MOTCO is the site of the Port Chicago Naval Magazine explosion, the worst home-front disaster of World War II. On 17 July 1944, the massive detonation of 3.5 million pounds of high explosives killed 320, injured 390, and caused an estimated $12.5 million in property damage (in 1944 dollars). Today, the 5-acre Port Chicago Naval Magazine National Memorial Site, administered by the National Park Service, is located at MOTCO at the site of the explosion.
MOTCO is the primary West Coast common-user ammunition terminal, and it is home to the 834th Transportation Battalion (TB) of the Army’s Surface Deployment and Distribution Command (SDDC) installation. MOTCO is located at a strategic site in north-central Contra Costa County, California, in the East San Francisco Bay region.
The Installation is composed of an approximately 115-acre Inland Area and an approximately 6,526-acre Tidal Area, which includes 2,045 acres of offshore islands. These two areas are connected by a stretch of Port Chicago Highway. MOTCO operates three ocean terminal piers and an Army-owned rail system that connects with two major public rail lines.
The mission of the 834th TB is to provide terminal and distribution services in support of deploying and redeploying forces in the California Area of Responsibility; to safely provide ammunition terminal services, including the provision of operational and training synergies between East and West Coast ammunition terminals; and to oversee Installation management of MOTCO. MOTCO is strategically relevant both due to its location and Net Explosive Weight capacity. The maximum Net Explosive Weight capacity of 18.8 million pounds represents nearly 25 percent of the nation’s total ammunition throughput capability.
The 834th TB executes its ammunition mission at MOTCO and its general cargo mission at four different commercial West Coast (California) ports: Oakland, Port Hueneme, Los Angeles/Long Beach, and San Diego. Using commercial ports for the general cargo mission can have disadvantages, including the increase of congestion and competition for port access and less access control.

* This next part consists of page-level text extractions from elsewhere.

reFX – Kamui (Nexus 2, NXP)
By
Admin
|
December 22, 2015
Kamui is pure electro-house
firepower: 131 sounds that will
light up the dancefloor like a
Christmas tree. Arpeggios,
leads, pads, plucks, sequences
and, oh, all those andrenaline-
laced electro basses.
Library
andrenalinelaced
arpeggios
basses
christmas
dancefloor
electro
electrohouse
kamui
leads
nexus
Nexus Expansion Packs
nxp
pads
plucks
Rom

MOTCO receives ammunition by rail and highway; stages containers, railcars, and trailers; and loads vessels with containers and breakbulk (loose items) ammunition. No ammunition storage occurs at MOTCO. Rail lines, piers, holding pads, transfer facilities, staging areas, railcar class yards, barricaded railcar holding areas, and Main Supply Routes are all operated in support of cargo receipt and movement.
To meet the demands of a rapidly transforming Army, MOTCO requires a clearly defined vision for the future and a strategy for transforming and developing its facilities.

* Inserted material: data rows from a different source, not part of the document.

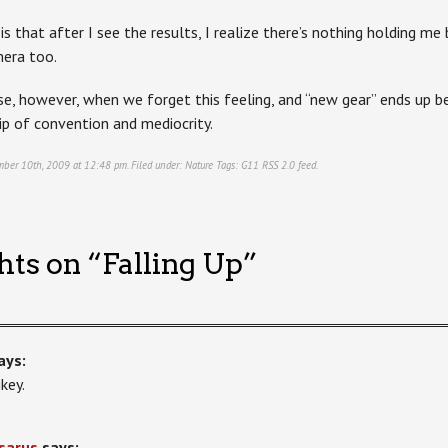
s that after I see the results, I realize there’s nothing holding m
mera too.
e, however, when we forget this feeling, and “new gear” ends up be
ip of convention and mediocrity.
mber 10th, 2009 at 12:48 pm. Filed under:
Nature
Tags:
G11
RSS 2.0
feed.
hts on “
Falling Up
”
ays:
key.
sarus
says: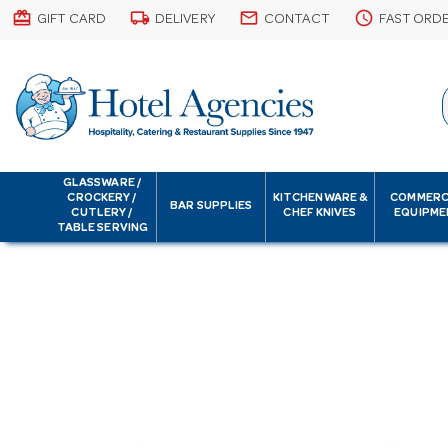
card_giftcard
local_shipping
email
schedule
GIFT CARD
DELIVERY
CONTACT
FAST ORD
GLASSWARE /
CROCKERY /
KITCHENWARE &
COMMERC
BAR SUPPLIES
CUTLERY /
CHEF KNIVES
EQUIPME
TABLE SERVING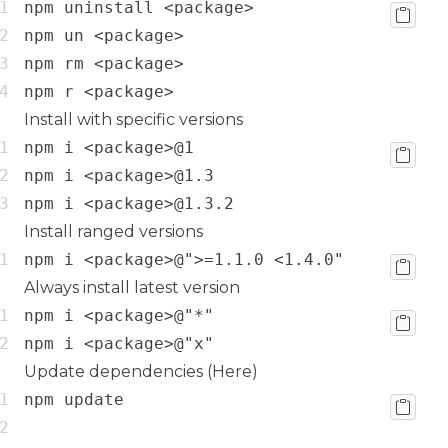
npm r <package>
Install with specific versions
npm i <package>@1.3.2
Install ranged versions
npm i <package>@">=1.1.0 <1.4.0"
Always install latest version
npm i <package>@"x"
Update dependencies (
Here
)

The long-term vision for MOTCO is to transform the Installation into a versatile, modern, and efficient seaport capable of receiving, staging, and onward moving ammunition and general cargo as necessary to meet Department of Defense (DoD) requirements.
- Ongoing Ammunition Mission: to meet all current and future Operations Plan requirements.

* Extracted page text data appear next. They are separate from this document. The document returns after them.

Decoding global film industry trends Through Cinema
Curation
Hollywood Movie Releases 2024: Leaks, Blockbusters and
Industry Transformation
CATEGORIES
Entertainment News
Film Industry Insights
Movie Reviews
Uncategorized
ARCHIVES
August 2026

- Expanded Cargo Mission: to improve MOTCO’s ability to support general cargo operations as necessary to meet DoD requirements while focusing on the primary ammunition mission.
The short-term vision for MOTCO is focused on the ongoing ammunition mission. It also includes:
- Addressing current facility deficiencies (most buildings are of 1940’s era construction).
- Optimizing functional relationships.
- Implementing changes needed to fully conduct the 834th TB’s ownership of MOTCO.
- Planning in a manner that allows for the flexibility to accommodate the long-term vision.